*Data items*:
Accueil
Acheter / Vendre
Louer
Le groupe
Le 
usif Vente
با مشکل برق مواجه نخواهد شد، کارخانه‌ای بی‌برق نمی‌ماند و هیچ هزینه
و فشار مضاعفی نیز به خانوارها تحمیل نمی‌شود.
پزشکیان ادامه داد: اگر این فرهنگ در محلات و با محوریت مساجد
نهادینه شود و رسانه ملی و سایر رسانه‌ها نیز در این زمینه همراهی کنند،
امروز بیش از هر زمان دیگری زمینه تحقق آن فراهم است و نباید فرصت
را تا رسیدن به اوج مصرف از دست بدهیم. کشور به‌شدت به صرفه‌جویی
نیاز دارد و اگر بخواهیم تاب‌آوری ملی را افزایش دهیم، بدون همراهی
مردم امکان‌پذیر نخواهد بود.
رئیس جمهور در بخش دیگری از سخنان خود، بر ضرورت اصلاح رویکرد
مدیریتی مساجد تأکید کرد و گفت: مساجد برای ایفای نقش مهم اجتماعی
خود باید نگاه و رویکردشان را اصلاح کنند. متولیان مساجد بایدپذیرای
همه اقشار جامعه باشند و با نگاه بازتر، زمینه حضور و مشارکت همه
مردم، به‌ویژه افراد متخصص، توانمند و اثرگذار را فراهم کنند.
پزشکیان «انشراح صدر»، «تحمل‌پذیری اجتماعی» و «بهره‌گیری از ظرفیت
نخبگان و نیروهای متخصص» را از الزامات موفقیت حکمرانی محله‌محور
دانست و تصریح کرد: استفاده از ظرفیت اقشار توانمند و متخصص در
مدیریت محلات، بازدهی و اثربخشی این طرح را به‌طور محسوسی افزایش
...
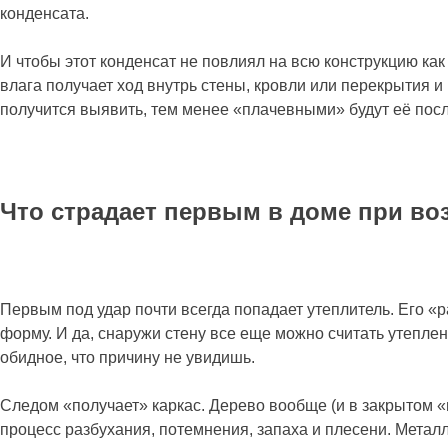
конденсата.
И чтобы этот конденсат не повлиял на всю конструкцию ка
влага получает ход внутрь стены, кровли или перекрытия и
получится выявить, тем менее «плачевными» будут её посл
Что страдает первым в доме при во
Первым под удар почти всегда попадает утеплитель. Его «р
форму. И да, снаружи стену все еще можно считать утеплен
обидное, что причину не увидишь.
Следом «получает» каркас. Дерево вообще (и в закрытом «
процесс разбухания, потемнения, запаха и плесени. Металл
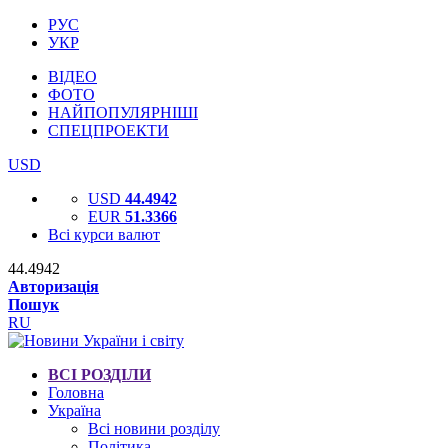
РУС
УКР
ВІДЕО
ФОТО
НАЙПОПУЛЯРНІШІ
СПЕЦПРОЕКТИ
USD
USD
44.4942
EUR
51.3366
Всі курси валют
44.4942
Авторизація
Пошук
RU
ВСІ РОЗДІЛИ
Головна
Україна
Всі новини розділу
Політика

*REQUIRED WORK*: Isolate the lines above that contain the word "متخصص" and copy them.

*RESPONSE BELOW*:
مردم، به‌ویژه افراد متخصص، توانمند و اثرگذار را فراهم کنند.
نخبگان و نیروهای متخصص» را از الزامات موفقیت حکمرانی محله‌محور
دانست و تصریح کرد: استفاده از ظرفیت اقشار توانمند و متخصص در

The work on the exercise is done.